Test for the first file:

In [9]:
with warnings.catch_warnings():
    df = pd.read_excel(files[32], skiprows=2, decimal=',')


print(f"Pegelkennziffer: {df.Pegelkennziffer.unique()}")
print(f"Pegelname:       {df.Pegelname.unique()}")
print(f"Gewaesser:       {df.Gewaesser.unique()}")
print(f"Beeinflussung:   {df.Beeinflussung.unique()}")
print(f"Datum type:      {df.Datum.dtype}")

df

  warn("Workbook contains no default style, apply openpyxl's default")


Pegelkennziffer: [567310]
Pegelname:       ['Böhrigen']
Gewaesser:       ['Striegis']
Beeinflussung:   ['b' nan 'R' 'D' 'G, R' 'G, R, T' 'R, T' 'R, b' 'D, G']
Datum type:      datetime64[ns]


Unnamed: 0,Pegelkennziffer,Pegelname,Gewaesser,Datum,Wasserstand (W) cm,Durchfluss (Q) m³/s,Beeinflussung
0,567310,Böhrigen,Striegis,2004-11-01,62,,b
1,567310,Böhrigen,Striegis,2004-11-02,65,,b
2,567310,Böhrigen,Striegis,2004-11-03,70,,b
3,567310,Böhrigen,Striegis,2004-11-04,55,,b
4,567310,Böhrigen,Striegis,2004-11-05,43,,b
...,...,...,...,...,...,...,...
5900,567310,Böhrigen,Striegis,2020-12-27,55,0.954,
5901,567310,Böhrigen,Striegis,2020-12-28,54,0.894,
5902,567310,Böhrigen,Striegis,2020-12-29,53,0.824,
5903,567310,Böhrigen,Striegis,2020-12-30,52,0.735,


One question, what does Beeinflussung actually mean here?

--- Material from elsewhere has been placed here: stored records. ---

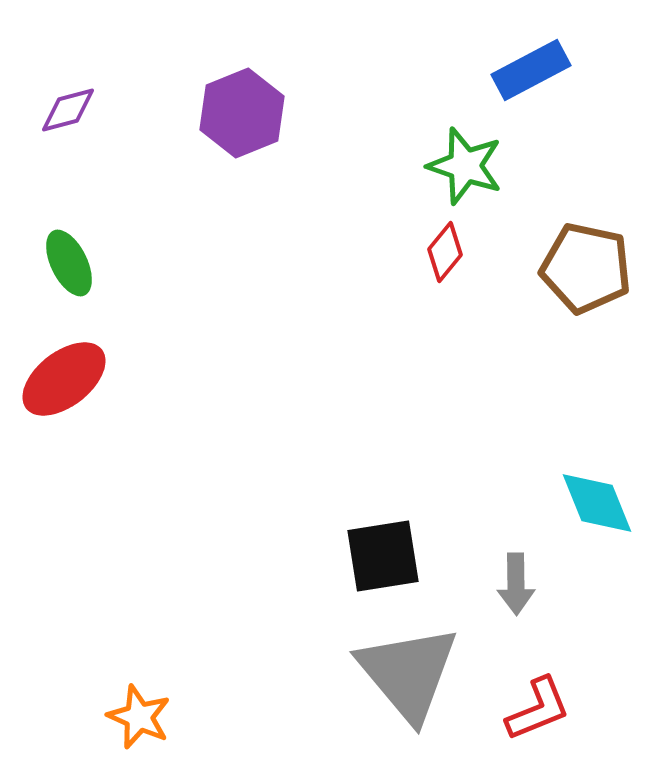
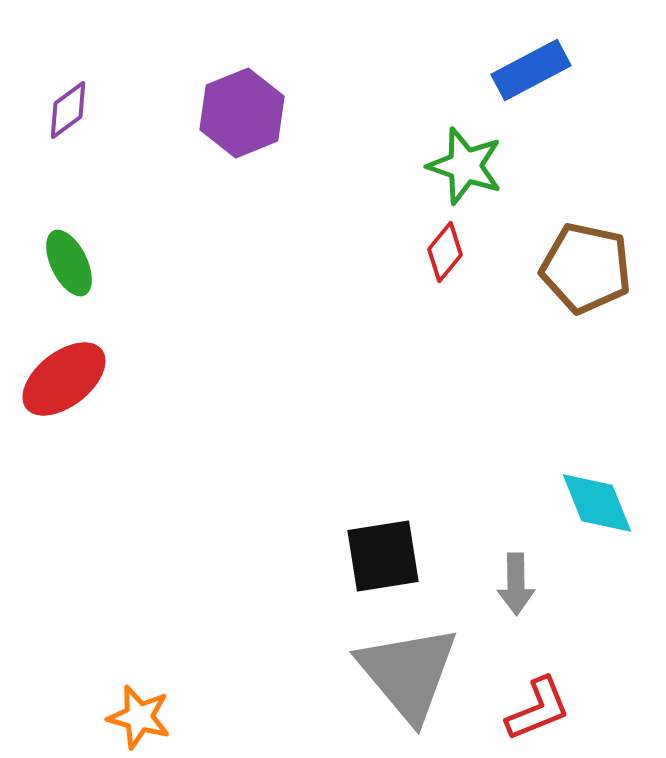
purple diamond: rotated 22 degrees counterclockwise
orange star: rotated 8 degrees counterclockwise
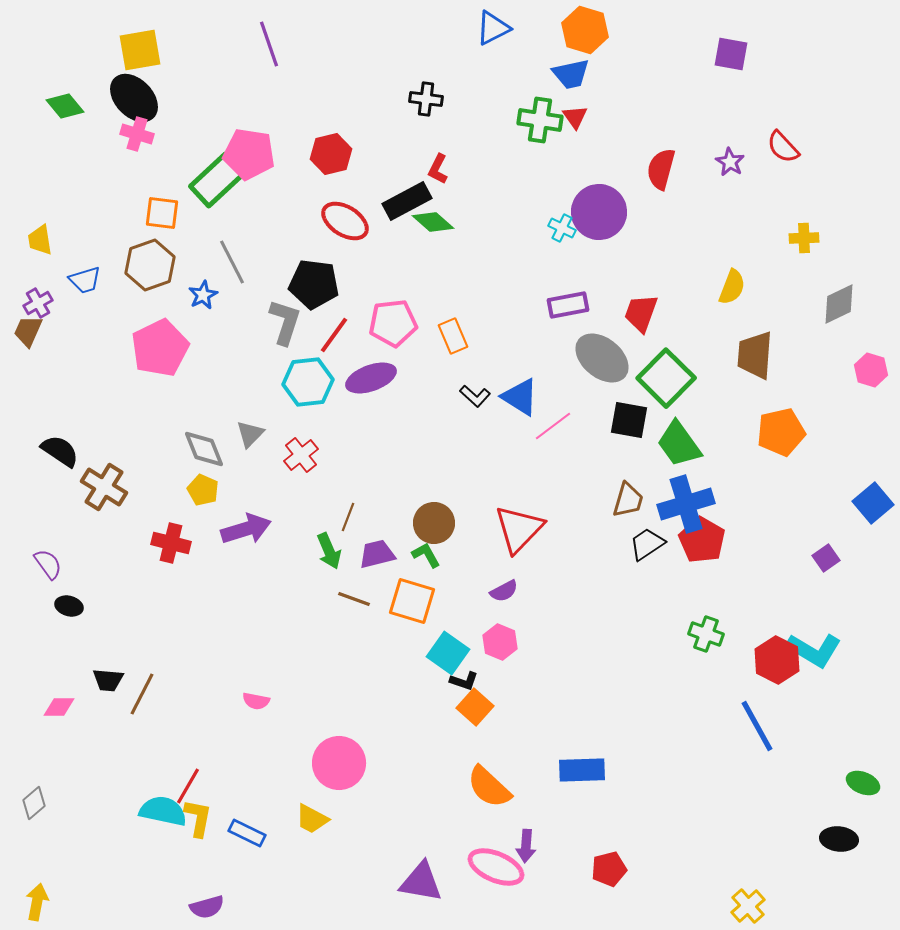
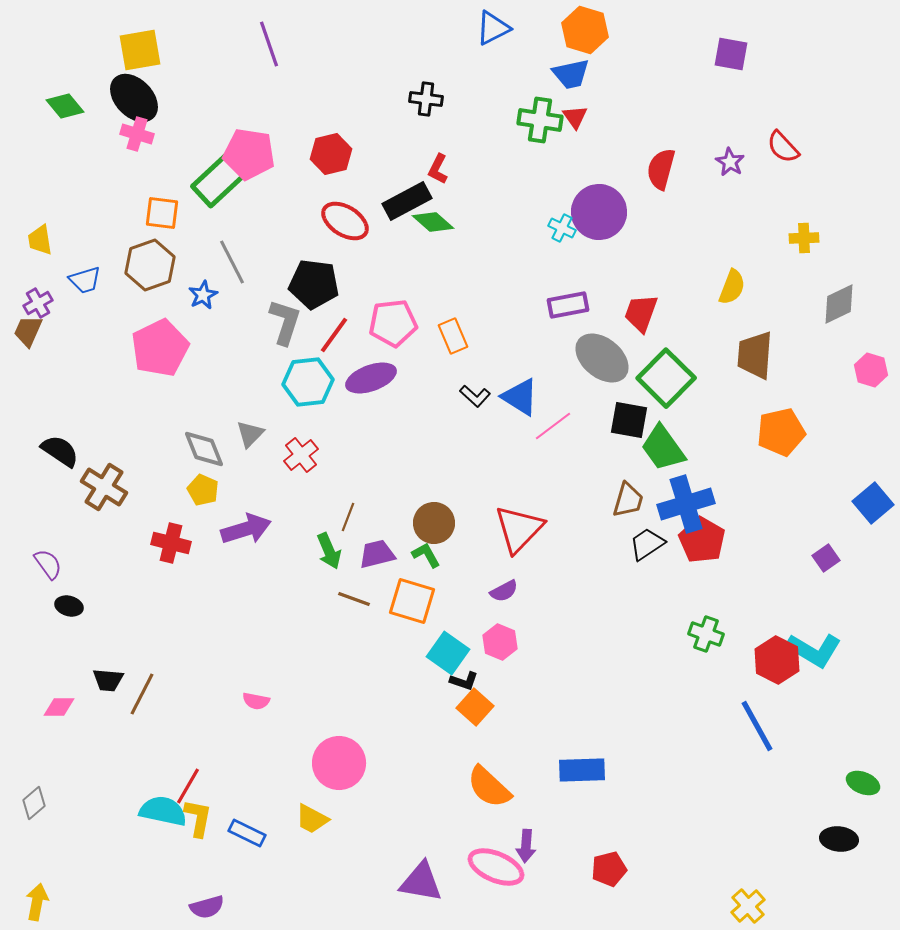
green rectangle at (217, 180): moved 2 px right
green trapezoid at (679, 444): moved 16 px left, 4 px down
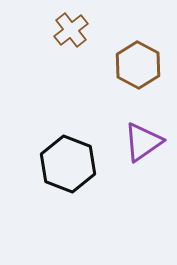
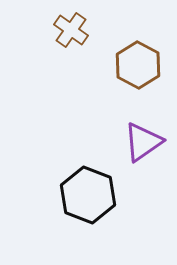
brown cross: rotated 16 degrees counterclockwise
black hexagon: moved 20 px right, 31 px down
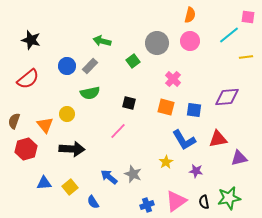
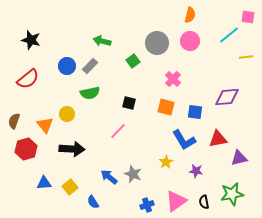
blue square: moved 1 px right, 2 px down
green star: moved 3 px right, 4 px up
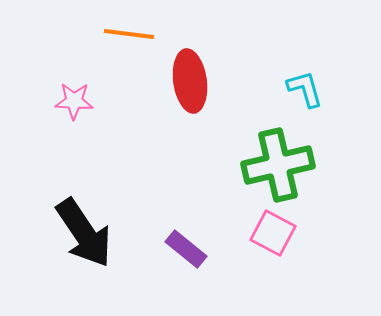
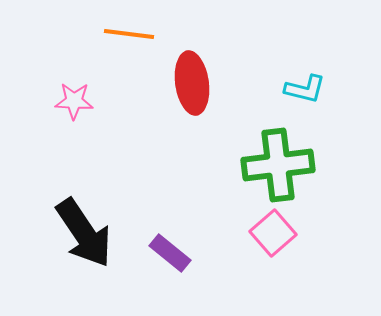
red ellipse: moved 2 px right, 2 px down
cyan L-shape: rotated 120 degrees clockwise
green cross: rotated 6 degrees clockwise
pink square: rotated 21 degrees clockwise
purple rectangle: moved 16 px left, 4 px down
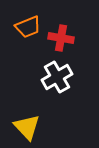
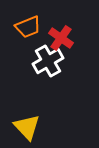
red cross: rotated 25 degrees clockwise
white cross: moved 9 px left, 16 px up
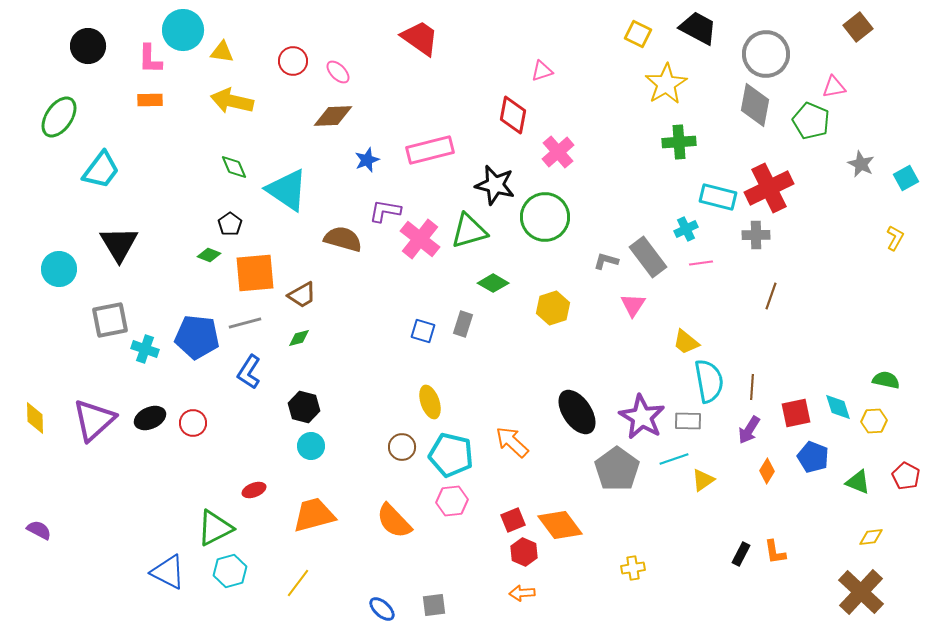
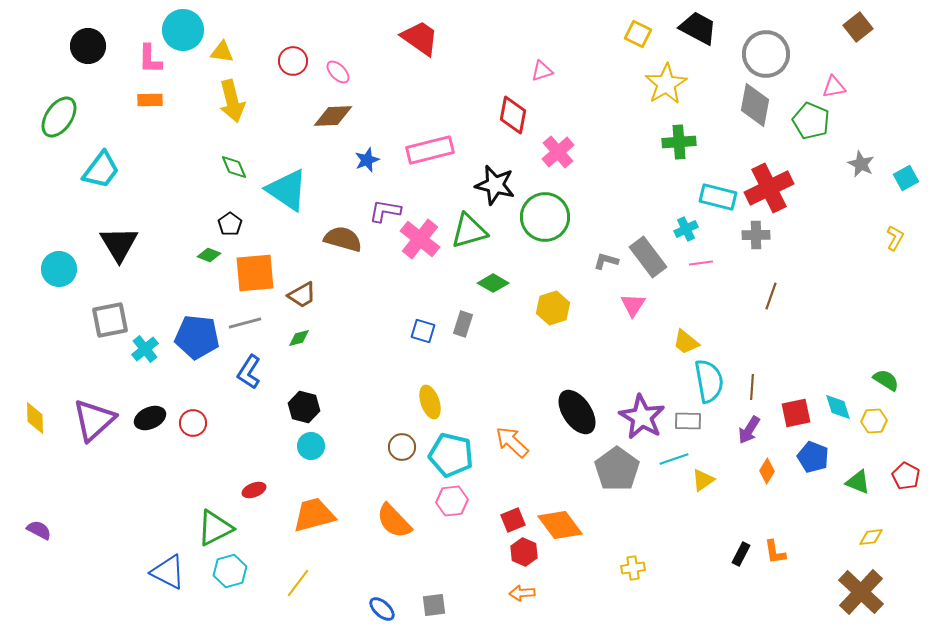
yellow arrow at (232, 101): rotated 117 degrees counterclockwise
cyan cross at (145, 349): rotated 32 degrees clockwise
green semicircle at (886, 380): rotated 20 degrees clockwise
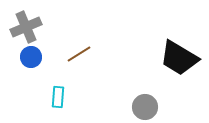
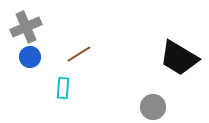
blue circle: moved 1 px left
cyan rectangle: moved 5 px right, 9 px up
gray circle: moved 8 px right
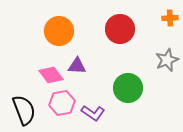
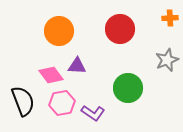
black semicircle: moved 1 px left, 9 px up
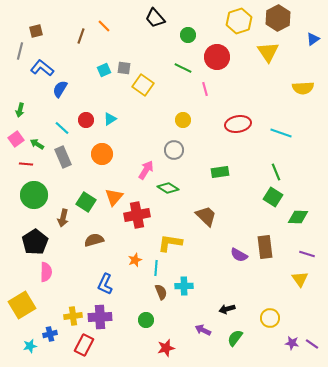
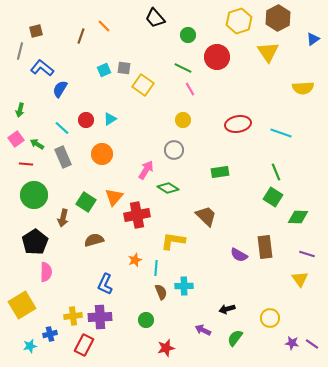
pink line at (205, 89): moved 15 px left; rotated 16 degrees counterclockwise
yellow L-shape at (170, 243): moved 3 px right, 2 px up
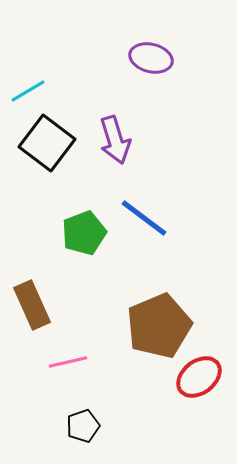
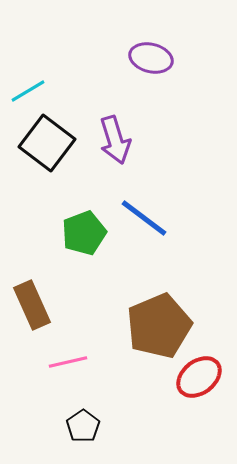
black pentagon: rotated 16 degrees counterclockwise
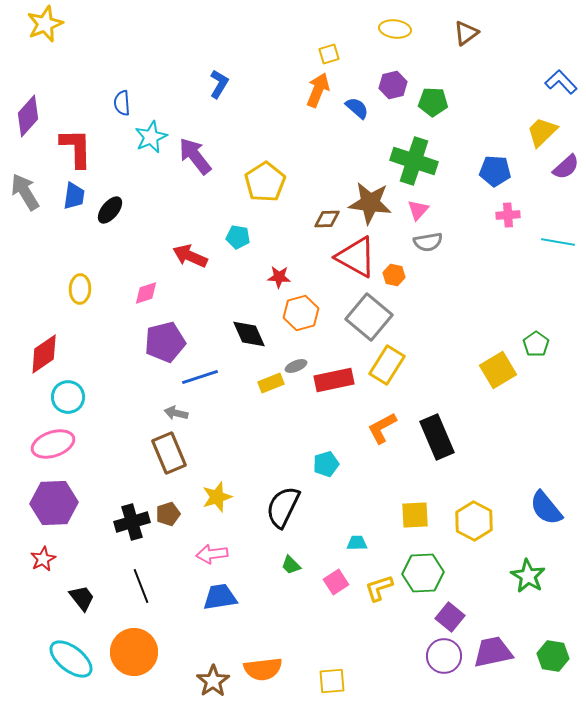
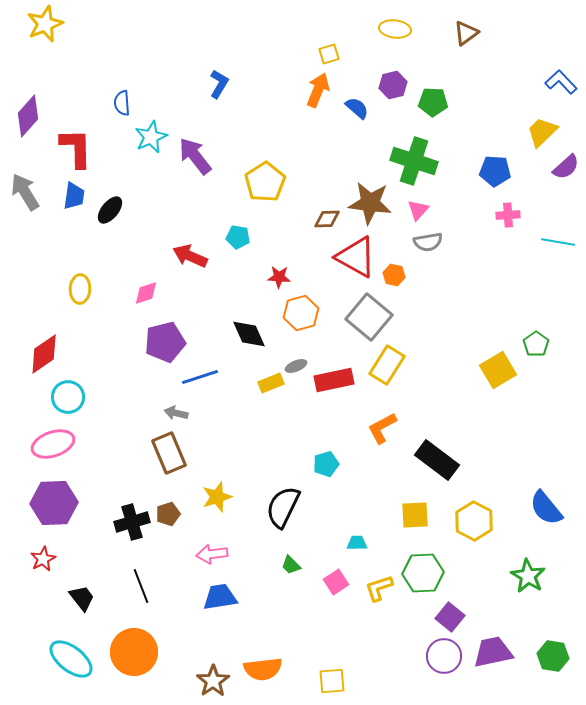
black rectangle at (437, 437): moved 23 px down; rotated 30 degrees counterclockwise
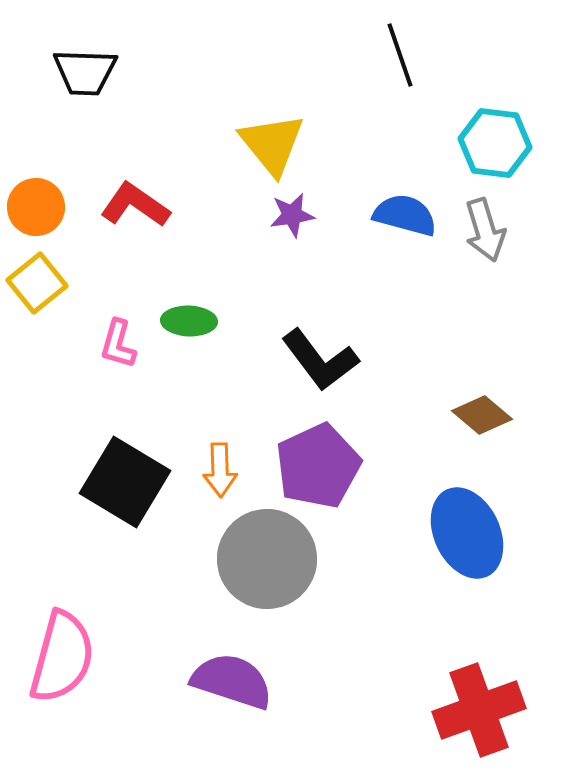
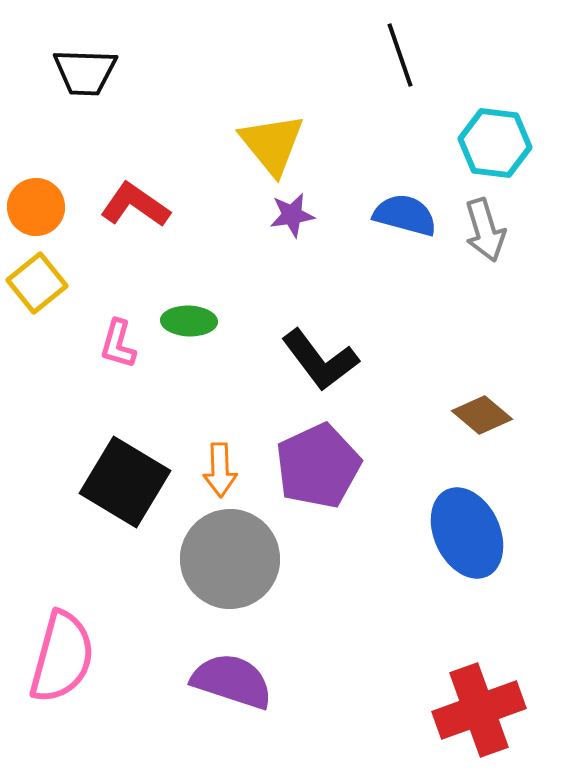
gray circle: moved 37 px left
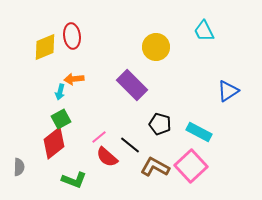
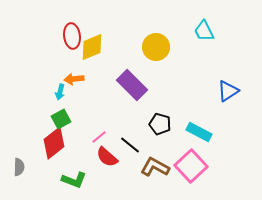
yellow diamond: moved 47 px right
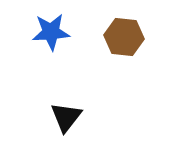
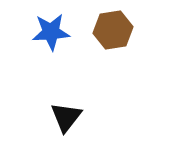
brown hexagon: moved 11 px left, 7 px up; rotated 15 degrees counterclockwise
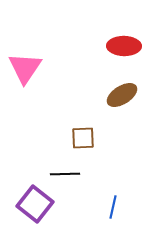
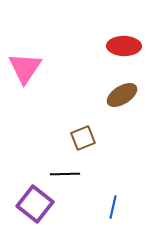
brown square: rotated 20 degrees counterclockwise
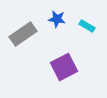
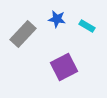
gray rectangle: rotated 12 degrees counterclockwise
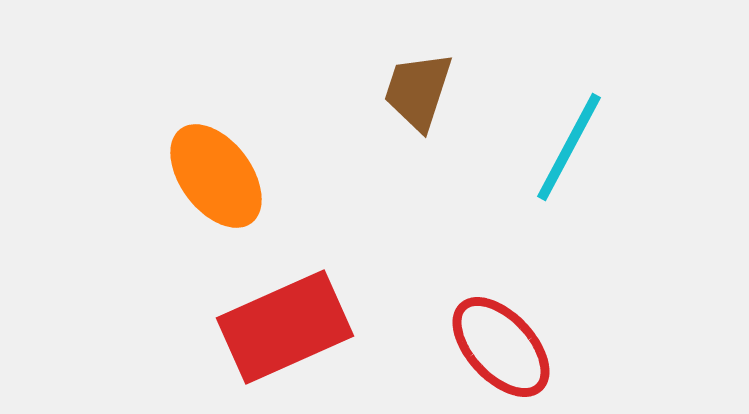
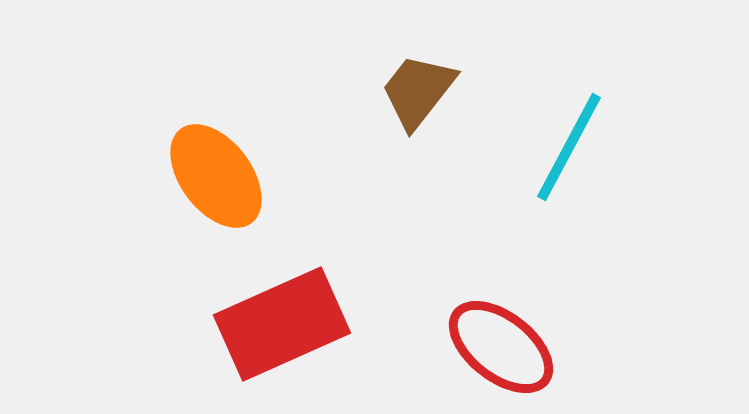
brown trapezoid: rotated 20 degrees clockwise
red rectangle: moved 3 px left, 3 px up
red ellipse: rotated 9 degrees counterclockwise
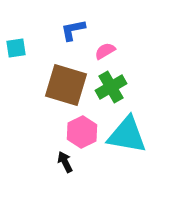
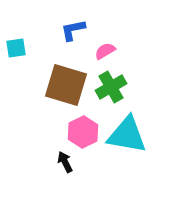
pink hexagon: moved 1 px right
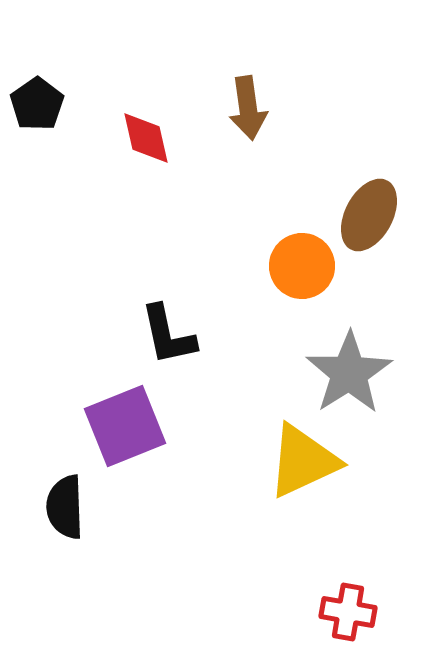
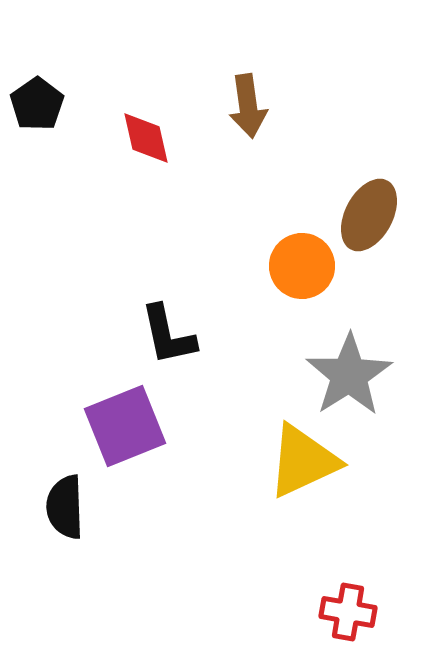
brown arrow: moved 2 px up
gray star: moved 2 px down
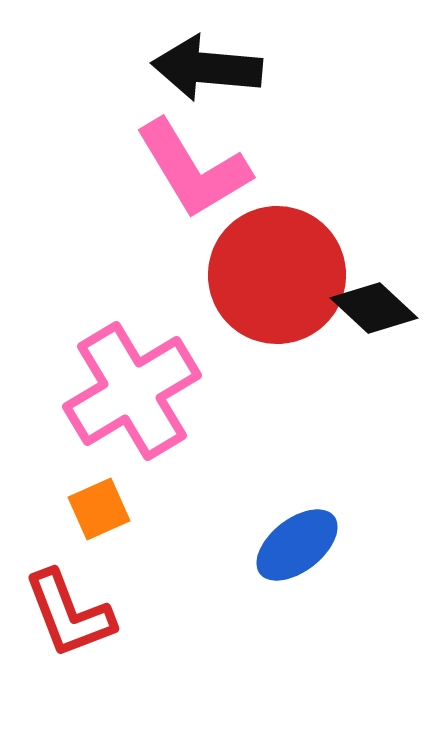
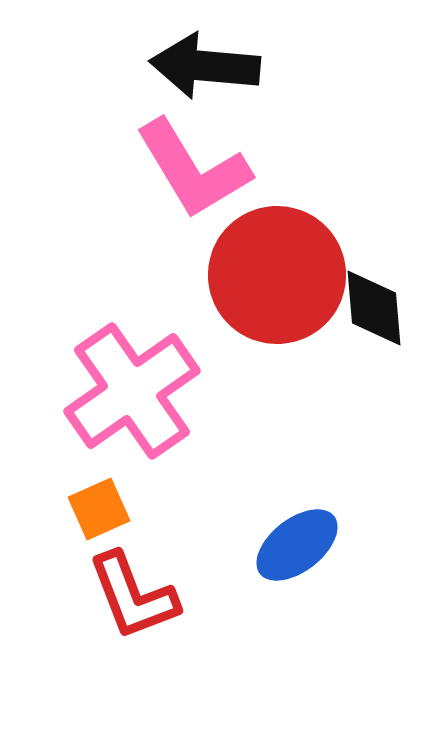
black arrow: moved 2 px left, 2 px up
black diamond: rotated 42 degrees clockwise
pink cross: rotated 4 degrees counterclockwise
red L-shape: moved 64 px right, 18 px up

Ignoring it for now.

Go for each file and extract metadata and the two data columns

In [10]:
np.unique(df[df.columns[1]].values)

array(['Böhrigen'], dtype=object)

In [11]:
# create result container
meta = []
q = []
w = []

with warnings.catch_warnings(record=True) as warns:
    for filename in tqdm(files):
        # read
        with warnings.catch_warnings():
            warnings.simplefilter('ignore')
            df = pd.read_excel(filename, skiprows=2, decimal=',')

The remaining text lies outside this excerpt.